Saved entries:
"""

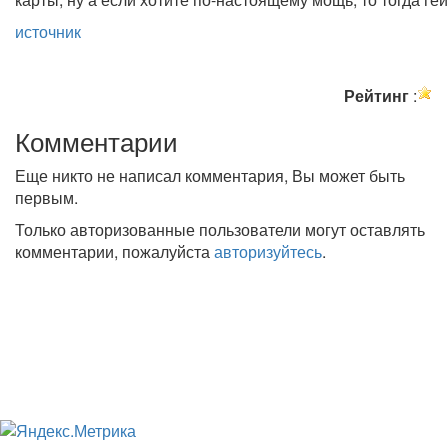
источник
Рейтинг
:
Комментарии
Еще никто не написал комментария, Вы может быть
первым.
Только авторизованные пользователи могут оставлять
комментарии, пожалуйста
авторизуйтесь
.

"""

## What is expected
Output every entry verbatim but skip the pictures.

## Written response
источник
Рейтинг
:
Комментарии
Еще никто не написал комментария, Вы может быть
первым.
Только авторизованные пользователи могут оставлять
комментарии, пожалуйста
авторизуйтесь
.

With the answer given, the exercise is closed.